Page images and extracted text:
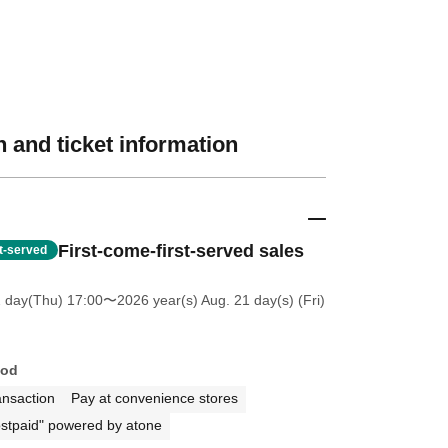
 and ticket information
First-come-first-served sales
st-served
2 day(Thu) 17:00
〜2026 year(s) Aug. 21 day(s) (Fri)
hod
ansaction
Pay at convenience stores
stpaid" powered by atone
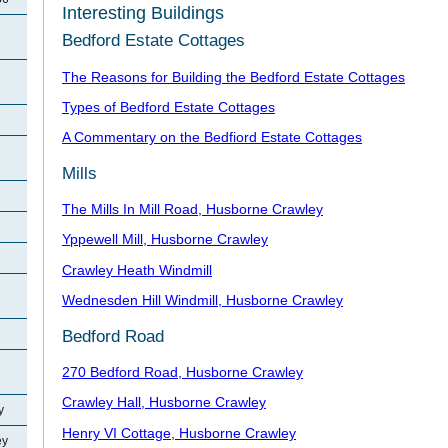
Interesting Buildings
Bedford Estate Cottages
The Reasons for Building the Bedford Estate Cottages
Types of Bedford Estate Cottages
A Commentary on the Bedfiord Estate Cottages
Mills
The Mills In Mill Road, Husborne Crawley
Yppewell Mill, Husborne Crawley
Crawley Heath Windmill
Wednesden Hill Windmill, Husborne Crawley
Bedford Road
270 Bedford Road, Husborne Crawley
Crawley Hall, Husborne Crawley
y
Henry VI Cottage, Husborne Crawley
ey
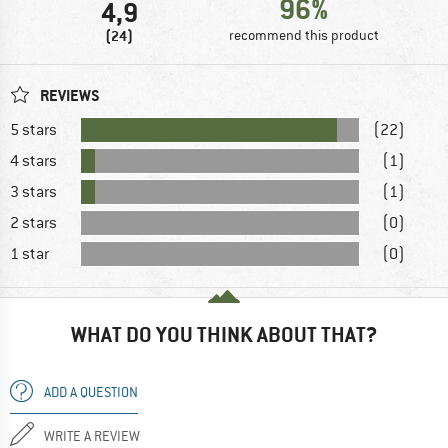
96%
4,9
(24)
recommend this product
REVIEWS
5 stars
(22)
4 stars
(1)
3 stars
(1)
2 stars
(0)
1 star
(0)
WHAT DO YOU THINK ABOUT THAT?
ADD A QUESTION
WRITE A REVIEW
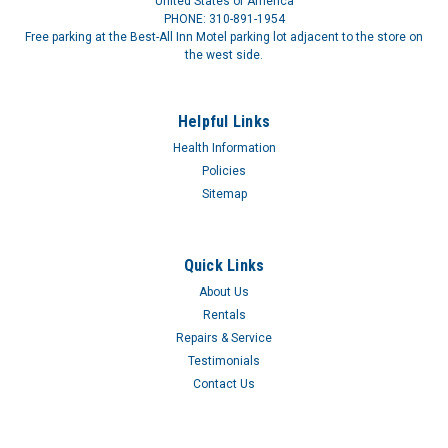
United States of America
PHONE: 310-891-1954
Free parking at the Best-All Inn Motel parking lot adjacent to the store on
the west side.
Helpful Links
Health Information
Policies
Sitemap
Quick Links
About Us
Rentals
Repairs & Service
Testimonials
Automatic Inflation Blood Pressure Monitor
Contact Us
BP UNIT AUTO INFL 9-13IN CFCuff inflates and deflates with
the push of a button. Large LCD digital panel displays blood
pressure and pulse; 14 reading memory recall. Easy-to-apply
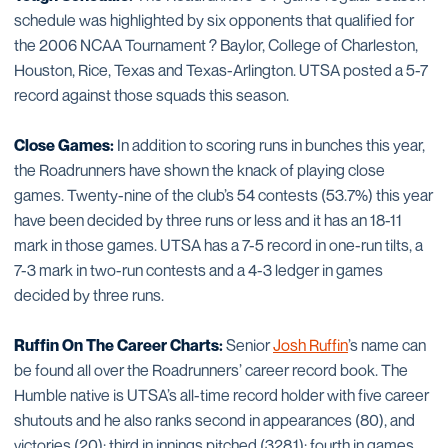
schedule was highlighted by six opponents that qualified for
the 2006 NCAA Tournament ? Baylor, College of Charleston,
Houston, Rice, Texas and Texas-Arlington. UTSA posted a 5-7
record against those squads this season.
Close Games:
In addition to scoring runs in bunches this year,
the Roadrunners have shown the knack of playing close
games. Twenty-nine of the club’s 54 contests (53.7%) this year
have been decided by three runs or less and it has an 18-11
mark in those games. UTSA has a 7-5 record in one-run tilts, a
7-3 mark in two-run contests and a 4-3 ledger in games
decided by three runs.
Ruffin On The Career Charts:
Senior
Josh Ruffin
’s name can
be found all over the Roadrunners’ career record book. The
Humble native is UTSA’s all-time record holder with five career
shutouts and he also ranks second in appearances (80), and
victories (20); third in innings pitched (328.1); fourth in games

* EXERCISE DETAILS: Could you output exactly the lines above, from the line with "Health Information" up to and including the line with "In addition to", and nothing else, skipping the pictures?

* TASK RESULT:
Health Information
Policies
Sitemap
Quick Links
About Us
Rentals
Repairs & Service
Testimonials
Automatic Inflation Blood Pressure Monitor
Contact Us
BP UNIT AUTO INFL 9-13IN CFCuff inflates and deflates with
the push of a button. Large LCD digital panel displays blood
pressure and pulse; 14 reading memory recall. Easy-to-apply
schedule was highlighted by six opponents that qualified for
the 2006 NCAA Tournament ? Baylor, College of Charleston,
Houston, Rice, Texas and Texas-Arlington. UTSA posted a 5-7
record against those squads this season.
Close Games:
In addition to scoring runs in bunches this year,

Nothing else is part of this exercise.